We also use a lot of cool things. If we have a process to test Jenkins' local changes, we can find and fix bug s before putting them into production.

So we installed a reusable Jenkins configuration, and last but not least our task

Integrating Job Builder for freestyle tasks  

When we talk about freestyle tasks, there are several different ways to create them in Jenkins:

• Using the GUI (the easiest way to do this, just click on it)

• Direct use REST API

• Use similar Job DSL Or plug-in of JJB wrapper

Jenkins Job Builder (JJB) allows us to configure tasks into a readable text format (YAML or JSON). It's very comfortable to use SCM to manage these tasks. Basically, we can use JJB to create a CI/CD process for our CI/CD tool.

.

├── config.ini

├── jobs

│ ├── Job1.yaml

│ | ...

│ └── Job2.yaml

└── scripts

├── job1.sh

| ...

└── job2.sh

Here, we can describe it in a Job1.yaml file Definition of tasks , the task steps are in the script (for example, job1.sh).

- job:

name: Job1

project-type: freestyle

auth-token: mytoken

disabled: false

concurrent: false

node: jenkins_agent

triggers:

- timed: '0 3 * * *'

builders:

- shell:

!include-raw: ../scripts/job1.sh

This is a To configure Examples of documents:

$ cat config.ini

[job_builder]

ignore_cache=True

exclude=jobs/Job2

[jenkins]

url=https://jenkins.example.org

user=some_user

password=some_password

$ jenkins-jobs --conf config.ini test -r jobs/

$ jenkins-jobs --conf config.ini update -r jobs/

It should be easy to run in the jenkins task upgrade command

Of course, our Jenkins users need permission to create and configure tasks. We just need to run a subtask on the primary node to import from JJB to all Jenkins configurations.

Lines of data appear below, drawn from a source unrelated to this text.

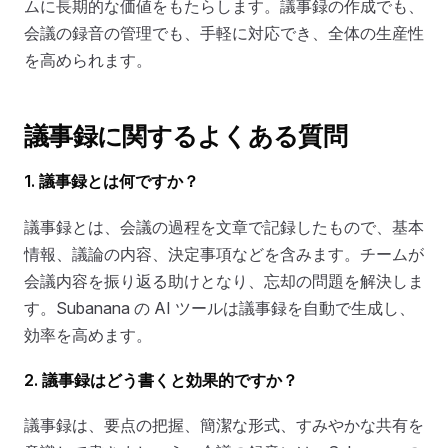
ムに長期的な価値をもたらします。議事録の作成でも、
会議の録音の管理でも、手軽に対応でき、全体の生産性
を高められます。
議事録に関するよくある質問
1. 議事録とは何ですか？
議事録とは、会議の過程を文章で記録したもので、基本
情報、議論の内容、決定事項などを含みます。チームが
会議内容を振り返る助けとなり、忘却の問題を解決しま
す。Subanana の AI ツールは議事録を自動で生成し、
効率を高めます。
2. 議事録はどう書くと効果的ですか？
議事録は、要点の把握、簡潔な形式、すみやかな共有を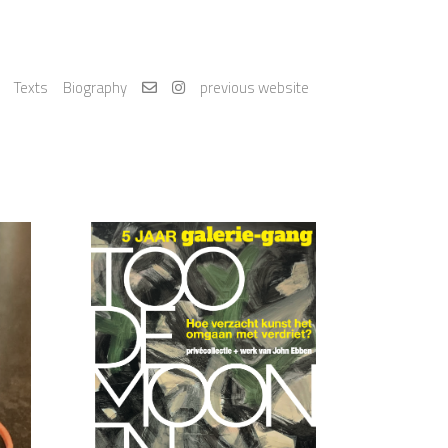
Texts
Biography
previous website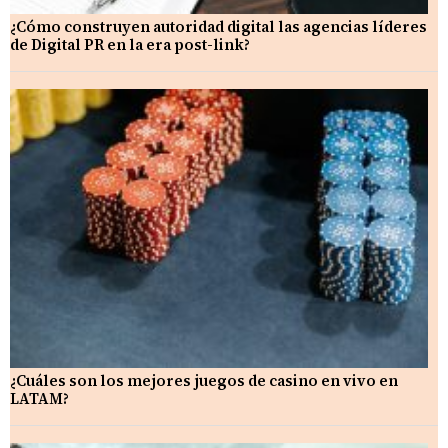
¿Cómo construyen autoridad digital las agencias líderes
de Digital PR en la era post-link?
¿Cuáles son los mejores juegos de casino en vivo en
LATAM?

JJB is not a panacea, because there are still some plug-ins that are not very commonly used that are not supported. But it's still a very flexible plug-in. In addition, it can use macroses Configure.

conclusion  

Now that we have seen a general outline of the "everything is code" pattern and how we use Jenkins, we can go back to the questions mentioned at the beginning of the article. Have you found the answer? Perhaps, it is obvious that the answer to all five questions is "yes".

We just want to share with you our experience in parameter configuration and Jenkins best practices We did not go into depth.